Block Tap User-level Interfaces
Andrew Warfield
andrew.warfield@cl.cam.ac.uk
February 8, 2005

NOTE #1: The blktap is _experimental_ code.  It works for me.  Your
mileage may vary.  Don't use it for anything important.  Please. ;)

NOTE #2: All of the interfaces here are likely to change.  This is all
early code, and I am checking it in because others want to play with
it.  If you use it for anything, please let me know!

Overview:
---------

This directory contains a library and set of example applications for
the block tap device.  The block tap hooks into the split block device
interfaces above Xen allowing them to be extended.  This extension can
be done in userspace with the help of a library.

The tap can be installed either as an interposition domain in between
a frontend and backend driver pair, or as a terminating backend, in
which case it is responsible for serving all requests itself.

There are two reasons that you might want to use the tap,
corresponding to these configurations:

 1. To examine or modify a stream of block requests while they are
    in-flight (e.g. to encrypt data, or add data-driven watchpoints)

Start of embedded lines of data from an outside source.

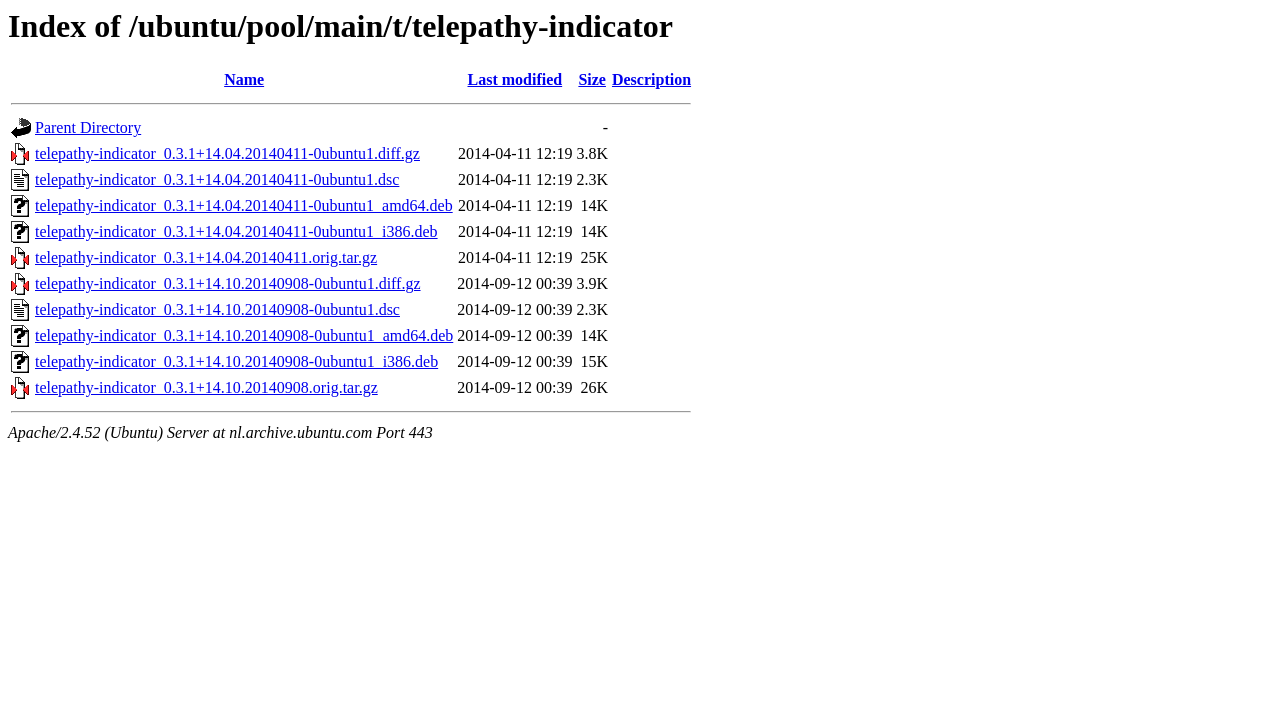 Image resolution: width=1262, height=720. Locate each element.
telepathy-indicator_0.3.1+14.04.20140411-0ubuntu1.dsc (217, 179)
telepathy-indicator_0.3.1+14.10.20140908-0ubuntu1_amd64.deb (244, 335)
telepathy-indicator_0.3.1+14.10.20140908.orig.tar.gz (206, 387)
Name (244, 79)
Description (651, 79)
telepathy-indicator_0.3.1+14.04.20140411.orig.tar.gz (206, 257)
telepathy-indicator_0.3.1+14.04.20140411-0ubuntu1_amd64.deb (244, 205)
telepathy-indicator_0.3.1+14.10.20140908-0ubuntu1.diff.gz (228, 283)
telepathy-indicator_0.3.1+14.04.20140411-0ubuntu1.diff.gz (227, 153)
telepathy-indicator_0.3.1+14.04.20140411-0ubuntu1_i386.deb (236, 231)
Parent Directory (88, 127)
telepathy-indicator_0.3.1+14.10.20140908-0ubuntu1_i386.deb (236, 361)
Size (592, 79)
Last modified (515, 79)
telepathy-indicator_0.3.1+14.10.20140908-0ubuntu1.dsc (217, 309) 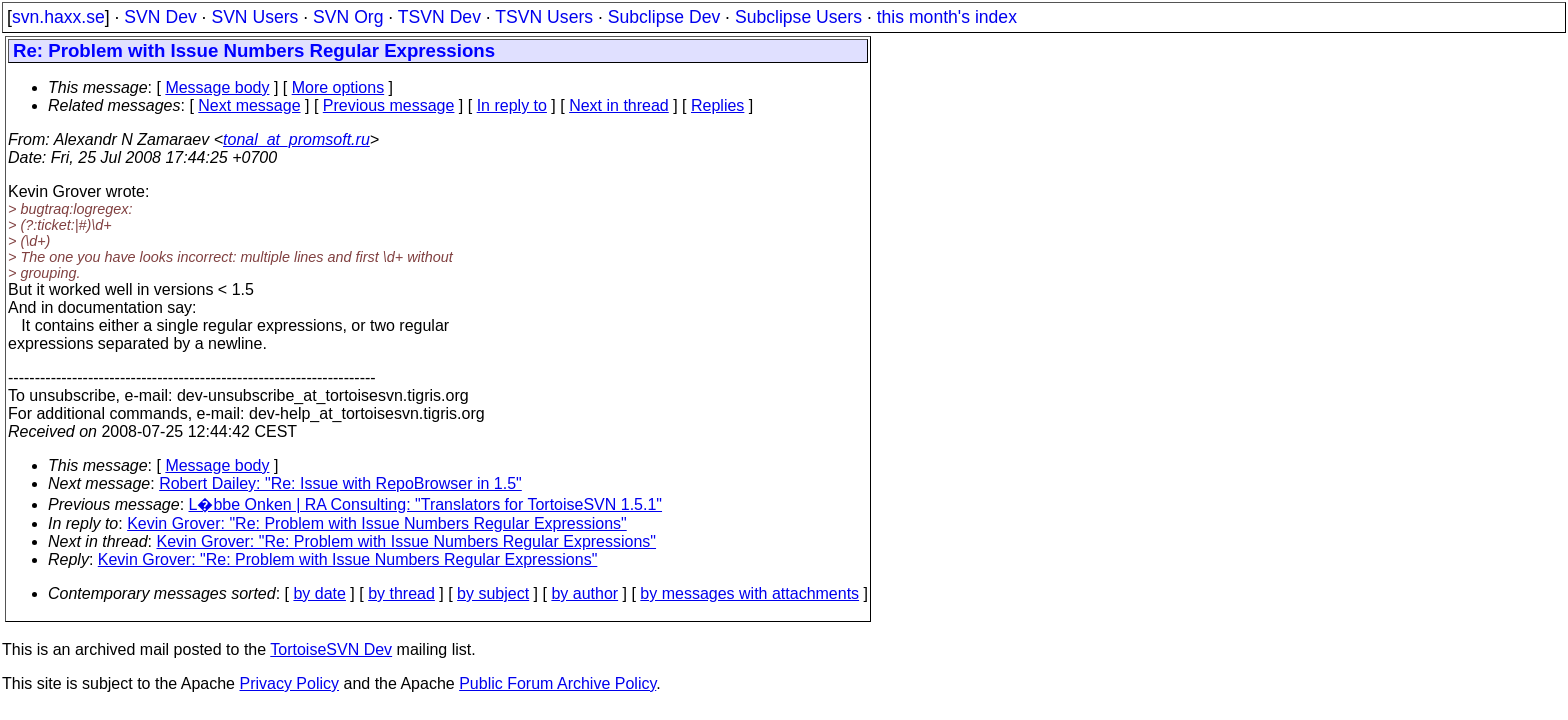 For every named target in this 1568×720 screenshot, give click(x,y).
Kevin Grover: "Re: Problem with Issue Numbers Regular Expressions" (377, 523)
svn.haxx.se (58, 17)
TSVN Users (544, 17)
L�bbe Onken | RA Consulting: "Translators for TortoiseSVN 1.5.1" (426, 504)
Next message (249, 105)
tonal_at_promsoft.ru (296, 139)
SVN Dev (160, 17)
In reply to (512, 105)
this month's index (947, 17)
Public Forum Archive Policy (557, 683)
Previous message (389, 105)
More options (338, 87)
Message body (217, 87)
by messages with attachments (749, 593)
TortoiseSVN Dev (331, 649)
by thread (401, 593)
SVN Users (254, 17)
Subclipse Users (798, 17)
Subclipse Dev (664, 17)
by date (319, 593)
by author (584, 593)
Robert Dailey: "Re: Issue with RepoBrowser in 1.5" (340, 483)
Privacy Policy (289, 683)
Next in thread (619, 105)
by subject (493, 593)
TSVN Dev (439, 17)
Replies (717, 105)
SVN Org (348, 17) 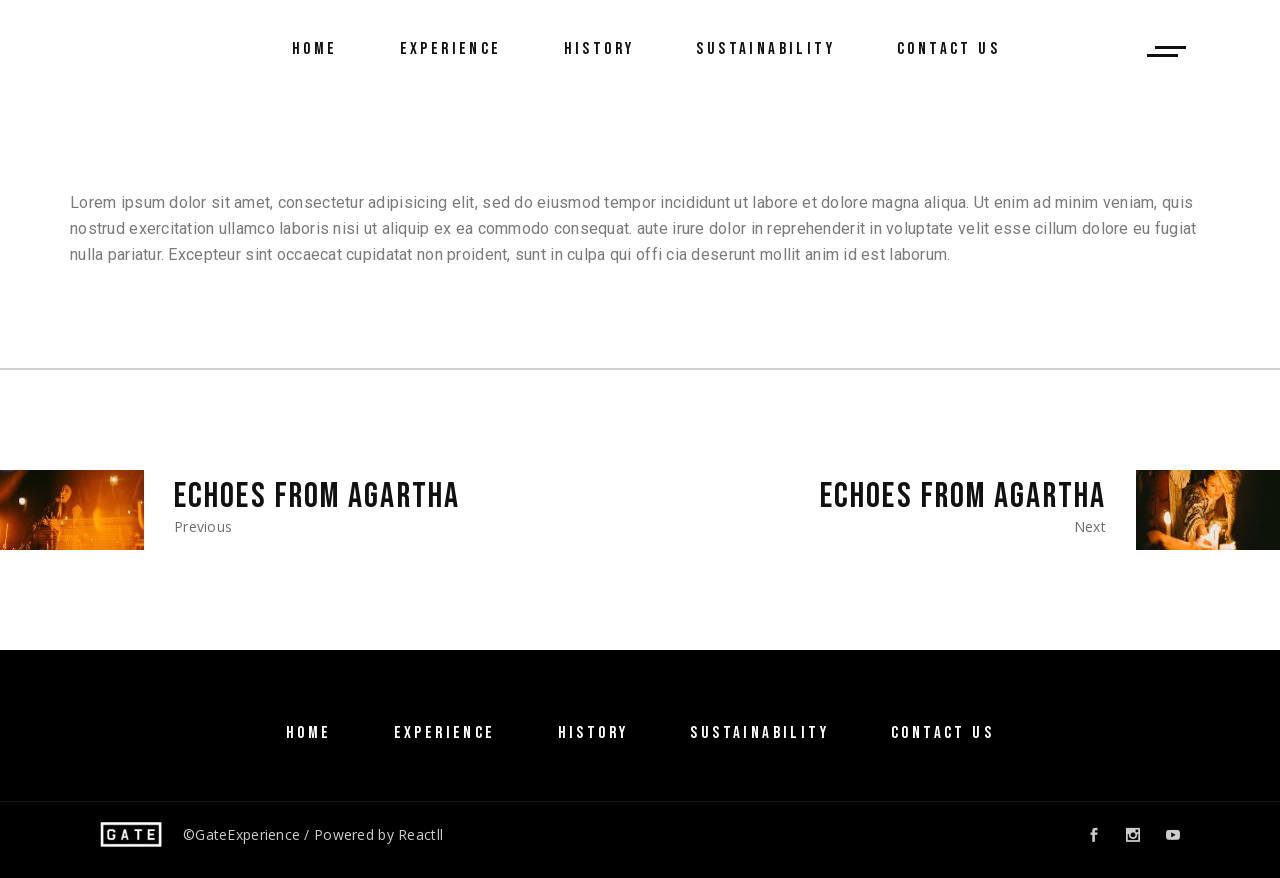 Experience (445, 733)
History (593, 733)
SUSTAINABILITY (759, 733)
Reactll (420, 834)
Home (309, 733)
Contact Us (942, 733) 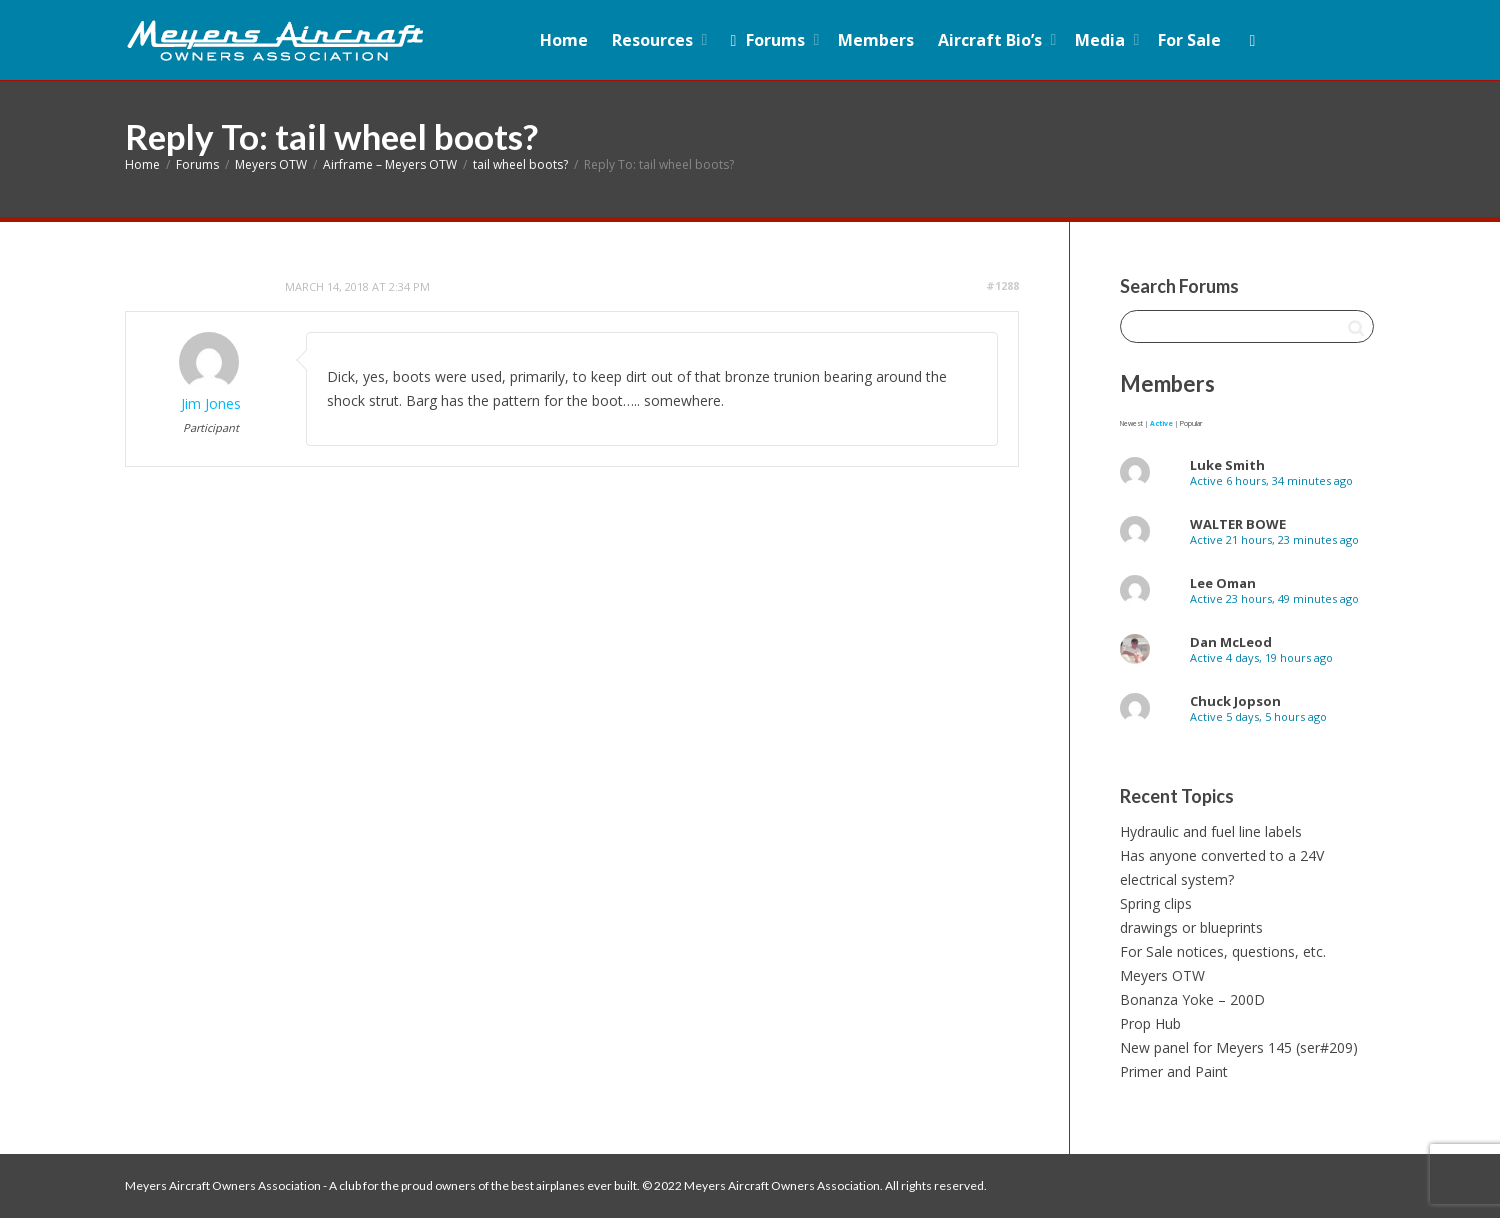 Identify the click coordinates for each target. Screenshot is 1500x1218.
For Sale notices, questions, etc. (1223, 951)
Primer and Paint (1174, 1071)
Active (1161, 423)
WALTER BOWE (1238, 524)
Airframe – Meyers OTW (390, 164)
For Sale (1189, 40)
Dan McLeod (1231, 642)
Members (876, 40)
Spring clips (1156, 903)
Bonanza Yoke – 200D (1192, 999)
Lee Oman (1223, 583)
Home (564, 40)
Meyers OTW (271, 164)
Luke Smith (1227, 465)
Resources (654, 40)
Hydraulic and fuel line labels (1211, 831)
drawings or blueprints (1191, 927)
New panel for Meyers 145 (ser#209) (1239, 1047)
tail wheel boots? (520, 164)
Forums (767, 40)
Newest (1131, 423)
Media (1102, 40)
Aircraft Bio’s (992, 40)
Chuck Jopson (1235, 701)
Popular (1191, 423)
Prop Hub (1150, 1023)
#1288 (1002, 285) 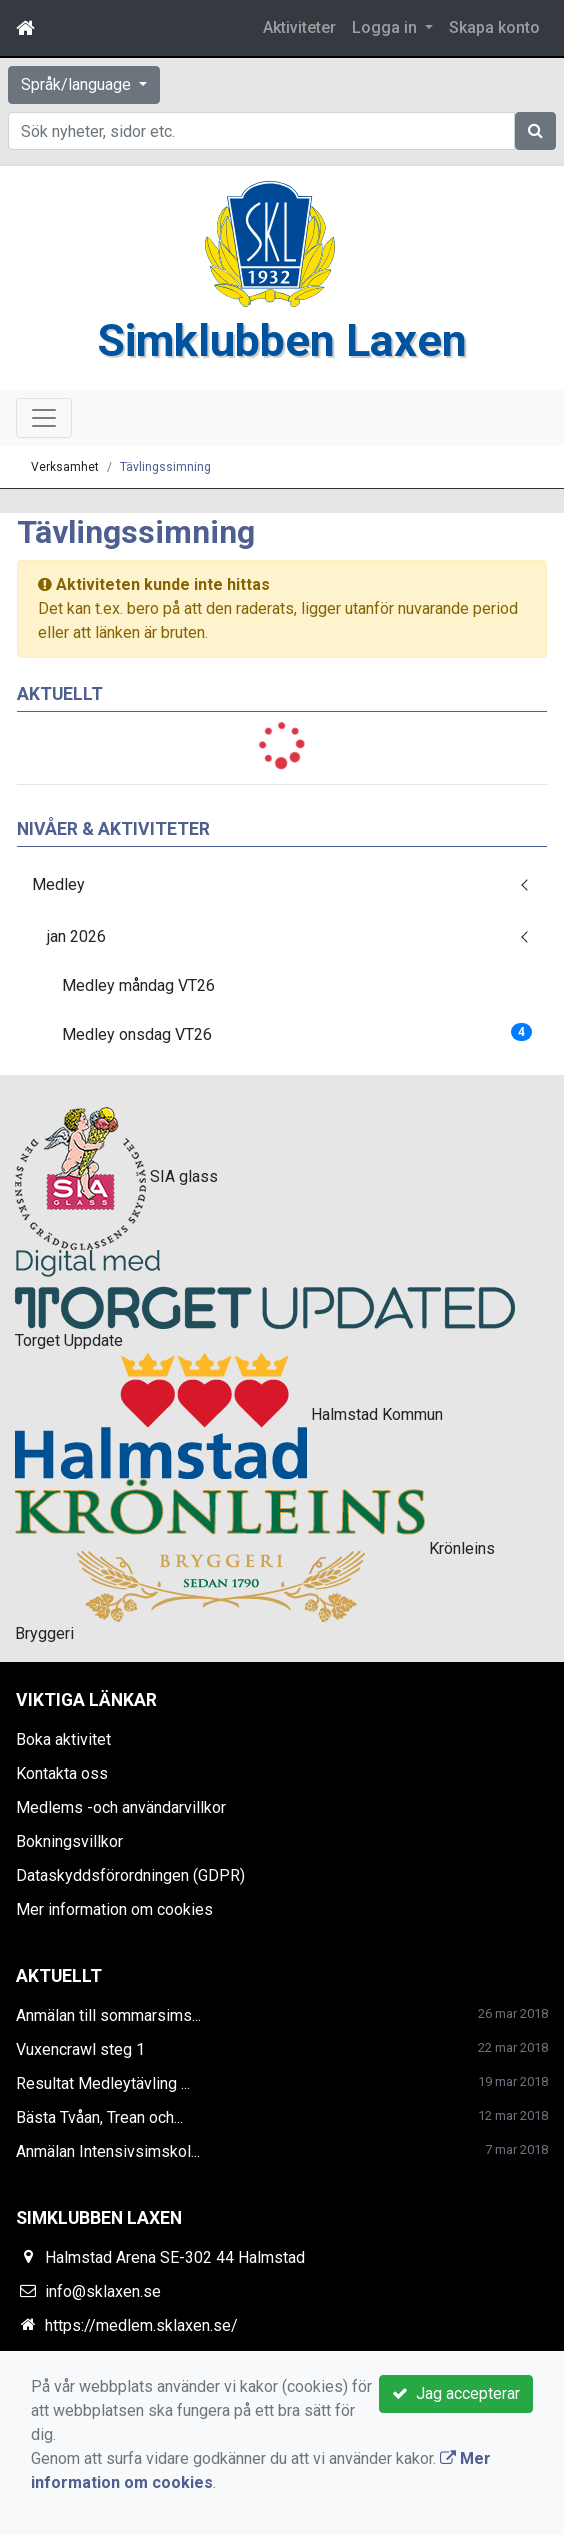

 2. To prototype a new backend driver, serving requests from the tap
    rather than passing them along to the XenLinux blkback driver.
    (e.g. to forward block requests to a remote host)


Interface:
----------

At the moment, the tap interface is similar in spirit to that of the
Linux netfilter.  Requests are messages from a client (frontend)
domain to a disk (backend) domain.  Responses are messages travelling
back, acknowledging the completion of a request.  the library allows
chains of functions to be attached to these events.  In addition,
hooks may be attached to handle control messages, which signify things
like connections from new domains.

At present the control messages especially expose a lot of the
underlying driver interfaces.  This may change in the future in order
to simplify writing hooks.

Here are the public interfaces:

These allow hook functions to be chained:

 void blktap_register_ctrl_hook(char *name, int (*ch)(control_msg_t *));
 void blktap_register_request_hook(char *name, int (*rh)(blkif_request_t *));
 void blktap_register_response_hook(char *name, int (*rh)(blkif_response_t *));

This allows a response to be injected, in the case where a request has
been removed using BLKTAP_STOLEN.

 void blktap_inject_response(blkif_response_t *);

These let you add file descriptors and handlers to the main poll loop:

 int  blktap_attach_poll(int fd, short events, int (*func)(int));
 void blktap_detach_poll(int fd);

This starts the main poll loop:

 int  blktap_listen(void);

Example:
--------

blkimage.c uses an image on the local file system to serve requests to
a domain.  Here's what it looks like:

---[blkimg.c]---

/* blkimg.c
 *
 * file-backed disk.
 */

#include "blktaplib.h"
#include "blkimglib.h"


int main(int argc, char *argv[])
{
    image_init();
    
    blktap_register_ctrl_hook("image_control", image_control);
    blktap_register_request_hook("image_request", image_request);
    blktap_listen();
    
    return 0;
}

----------------

All of the real work is in blkimglib.c, but this illustrates the
actual tap interface well enough.  image_control() will be called with
all control messages.  image_request() handles requests.  As it reads
from an on-disk image file, no requests are ever passed on to a
backend, and so there will be no responses to process -- so there is
nothing registered as a response hook.

Other examples:
---------------

Here is a list of other examples in the directory:

Things that terminate a block request stream:

  blkimg    - Use a image file/device to serve requests
  blkgnbd   - Use a remote gnbd server to serve requests
  blkaio    - Use libaio... (DOES NOT WORK)
  
Things that don't:

  blkdump   - Print in-flight requests.
  blkcow    - Really inefficient copy-on-write disks using libdb to store
              writes.

There are examples of plugging these things together, for instance
blkcowgnbd is a read-only gnbd device with copy-on-write to a local
file.

TODO:
-----

- Make session tracking work.  At the moment these generally just handle a 
  single front-end client at a time.

- Integrate with Xend.  Need to cleanly pass a image identifier in the connect
  message.

- Make an asynchronous file-io terminator.  The libaio attempt is
  tragically stalled because mapped foreign pages make pfn_valid fail
  (they are VM_IO), and so cannot be passed to aio as targets.  A
  better solution may be to tear the disk interfaces out of the real
  backend and expose them somehow.

- Make CoW suck less.

- Do something more along the lines of dynamic linking for the
  plugins, so thatthey don't all need a new main().